Der komplexe Restaurierungsprozess

Die Restaurierung wird von den erfahrenen Restauratorinnen Christiane von Pannwitz und Catherina Blohm durchgeführt. Diese Fachleute verwenden eine Vielzahl von Werkzeugen, darunter Staubsauger, Lupen, Lampen, Pinseln und Airbrush, um die Oberflächen des Kunstwerks sorgfältig zu reinigen und wiederherzustellen. Zunächst konzentrieren sie sich darauf, den aktuellen Zustand des Kunstwerks zu erhalten, indem sie die Oberflächen der Dämmstoffplatten, die in der Skulptur verwendet werden, reinigen und festigen.

Im nächsten Schritt werden sie versuchen, einen Faserbrei aus dem gleichen Material wie die ursprünglichen Platten herzustellen, um die Struktur und das Aussehen der beschädigten Bereiche wiederherzustellen. Dies erfordert viel Geschick, da die Restauratoren nicht nur die Farbe, sondern auch die Textur und den Glanz der Originaloberfläche exakt imitieren müssen.

Die Herausforderungen der Restaurierung

Eine besondere Herausforderung stellt die extrem laute Lüftung dar, die sich außerhalb des Kunstwerks befindet. Diese Geräuschquelle beeinträchtigt die Wahrnehmung des Kunstwerks und steht in starkem Kontrast zur beabsichtigten Wirkung des Raumes, in dem der Betrachter mit sich selbst konfrontiert werden soll. Daher müssen auch technische Anpassungen vorgenommen werden, um die Lautstärke der Lüftung und das Geräusch der Fußgitter, die über einem Auslass im Boden der Skulptur angebracht sind, zu reduzieren.
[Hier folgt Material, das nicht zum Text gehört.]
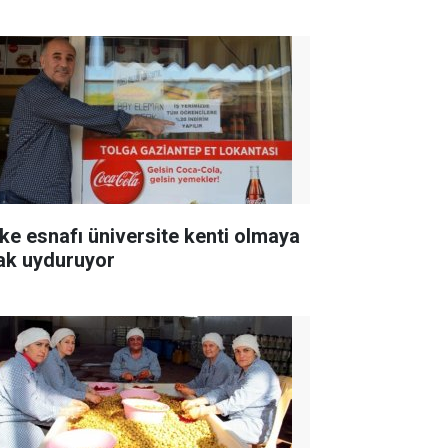
ke esnafı üniversite kenti olmaya
ak uyduruyor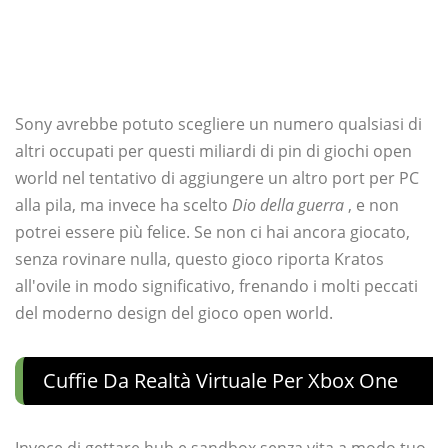
Sony avrebbe potuto scegliere un numero qualsiasi di
altri occupati per questi miliardi di pin di giochi open
world nel tentativo di aggiungere un altro port per PC
alla pila, ma invece ha scelto
Dio della guerra
, e non
potrei essere più felice. Se non ci hai ancora giocato,
senza rovinare nulla, questo gioco riporta Kratos
all'ovile in modo significativo, frenando i molti peccati
del moderno design del gioco open world.
Cuffie Da Realtà Virtuale Per Xbox One
Invece di gettare hub e sandbox senza vita a modo tuo,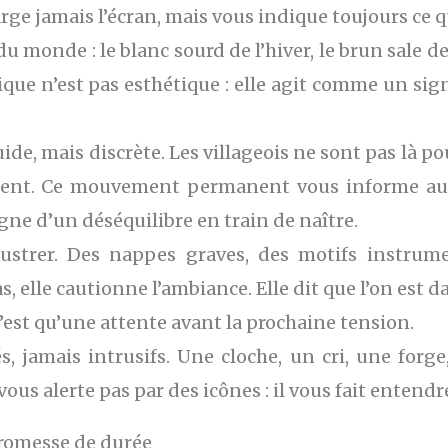
rge jamais l’écran, mais vous indique toujours ce 
u monde : le blanc sourd de l’hiver, le brun sale d
ique n’est pas esthétique : elle agit comme un sign
ide, mais discrète. Les villageois ne sont pas là po
ortent. Ce mouvement permanent vous informe auta
signe d’un déséquilibre en train de naître.
strer. Des nappes graves, des motifs instrume
as, elle cautionne l’ambiance. Elle dit que l’on est
est qu’une attente avant la prochaine tension.
és, jamais intrusifs. Une cloche, un cri, une for
ous alerte pas par des icônes : il vous fait entendre
promesse de durée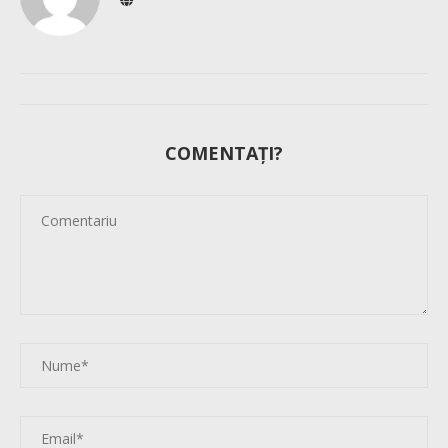
COMENTAȚI?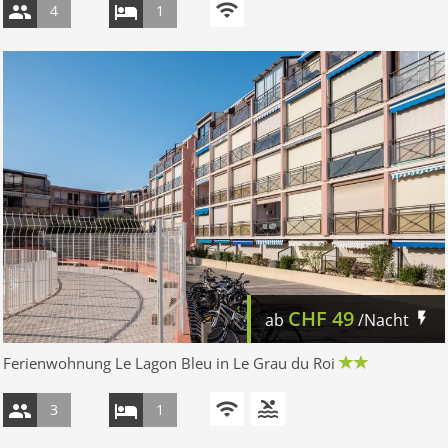
4
1
CHF
49
ab
/Nacht
Ferienwohnung Le Lagon Bleu in Le Grau du Roi
3
1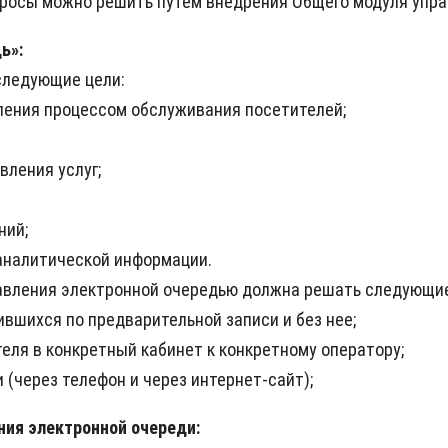
росы можно решить путем внедрения Общего модуля упра
ь»:
следующие цели:
ения процессом обслуживания посетителей;
ления услуг;
ний;
аналитической информации.
авления электронной очередью должна решать следующие
вшихся по предварительной записи и без нее;
еля в конкретный кабинет к конкретному оператору;
(через телефон и через интернет-сайт);
ия электронной очереди:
Der Blick hinter die Kulissen

Besucher haben die Möglichkeit, den Restauratorinnen während der verschiedenen Phasen des Restaurierungsprozesses über die Schulter zu schauen. Dies fördert nicht nur das Interesse an der Kunst und deren Erhalt, sondern ermöglicht auch einen direkten Dialog zwischen den Restauratoren und den Besuchern. Der Austausch über Techniken, Herausforderungen und die Philosophie der Restaurierung bietet wertvolle Informationen und fördert das Verständnis für die Bedeutung und Komplexität der Kunstrestaurierung.
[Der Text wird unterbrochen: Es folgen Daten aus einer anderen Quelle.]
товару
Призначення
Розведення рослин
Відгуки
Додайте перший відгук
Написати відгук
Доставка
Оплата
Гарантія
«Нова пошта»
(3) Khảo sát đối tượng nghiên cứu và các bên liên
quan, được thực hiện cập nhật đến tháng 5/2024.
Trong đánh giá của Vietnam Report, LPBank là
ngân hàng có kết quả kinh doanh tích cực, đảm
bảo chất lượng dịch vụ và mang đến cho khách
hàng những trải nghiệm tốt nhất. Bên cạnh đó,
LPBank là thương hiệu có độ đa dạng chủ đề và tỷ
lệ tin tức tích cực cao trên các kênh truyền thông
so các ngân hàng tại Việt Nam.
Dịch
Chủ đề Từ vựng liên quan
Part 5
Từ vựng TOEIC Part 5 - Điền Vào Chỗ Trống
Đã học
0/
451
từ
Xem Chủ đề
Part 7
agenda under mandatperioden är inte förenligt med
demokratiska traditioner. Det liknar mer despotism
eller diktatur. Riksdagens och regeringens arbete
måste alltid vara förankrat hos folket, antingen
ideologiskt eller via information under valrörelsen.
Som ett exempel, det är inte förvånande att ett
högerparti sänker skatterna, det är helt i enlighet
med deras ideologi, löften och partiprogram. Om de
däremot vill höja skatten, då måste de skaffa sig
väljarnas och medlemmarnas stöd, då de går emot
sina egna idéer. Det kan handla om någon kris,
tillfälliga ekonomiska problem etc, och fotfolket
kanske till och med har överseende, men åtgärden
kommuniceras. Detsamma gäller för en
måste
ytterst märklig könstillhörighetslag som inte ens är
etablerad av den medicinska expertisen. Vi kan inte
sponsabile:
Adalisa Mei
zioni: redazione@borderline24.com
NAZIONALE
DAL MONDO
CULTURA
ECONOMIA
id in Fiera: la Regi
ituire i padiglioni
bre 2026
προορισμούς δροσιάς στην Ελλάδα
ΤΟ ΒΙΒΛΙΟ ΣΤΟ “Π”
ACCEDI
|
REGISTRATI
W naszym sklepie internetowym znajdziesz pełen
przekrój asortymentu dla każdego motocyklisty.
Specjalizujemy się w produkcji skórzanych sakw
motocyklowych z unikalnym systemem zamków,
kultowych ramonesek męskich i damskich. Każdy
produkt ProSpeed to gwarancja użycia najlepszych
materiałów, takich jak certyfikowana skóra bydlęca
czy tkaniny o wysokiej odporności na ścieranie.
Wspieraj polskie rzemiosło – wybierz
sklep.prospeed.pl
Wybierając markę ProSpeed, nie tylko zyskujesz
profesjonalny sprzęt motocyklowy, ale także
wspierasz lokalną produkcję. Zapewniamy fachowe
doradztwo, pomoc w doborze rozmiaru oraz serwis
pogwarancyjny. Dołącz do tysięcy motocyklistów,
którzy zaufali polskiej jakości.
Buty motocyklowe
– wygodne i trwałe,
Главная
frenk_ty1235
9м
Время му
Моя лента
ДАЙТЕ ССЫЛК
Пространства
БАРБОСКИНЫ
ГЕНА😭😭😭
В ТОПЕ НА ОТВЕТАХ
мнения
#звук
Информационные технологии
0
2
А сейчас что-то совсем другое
Zukünftige Restaurierungsprojekte

Zusätzlich zu Naumans Werk wird im Januar die Restaurierung einer anderen bedeutenden Skulptur beginnen: einer in Gummi gegossenen Matratze der britischen Künstlerin Rachel Whiteread. Diese Installation wird ebenfalls live im Hamburger Bahnhof restauriert, was zeigt, dass das Projekt „Zeig doch mal“ nicht nur eine einmalige Veranstaltung, sondern Teil eines kontinuierlichen Engagements für die Erhaltung der Kunst ist.

Fazit

Das Projekt „Zeig doch mal/Show me“ im Hamburger Bahnhof bietet eine einmalige Gelegenheit, die Kunstrestaurierung aus nächster Nähe zu erleben. Es fördert nicht nur das Bewusstsein für die Herausforderungen, mit denen Restauratoren konfrontiert sind, sondern ermöglicht es auch, die Kunst in einem neuen Licht zu sehen. Indem Besucher die Gelegenheit erhalten, aktiv am Restaurierungsprozess teilzunehmen, wird das Verständnis und die Wertschätzung für Kunst und deren Erhaltung auf eine ganz besondere Art und Weise gestärkt.

Quellen: rbb, Der Standard, Deutschlandfunk Kultur.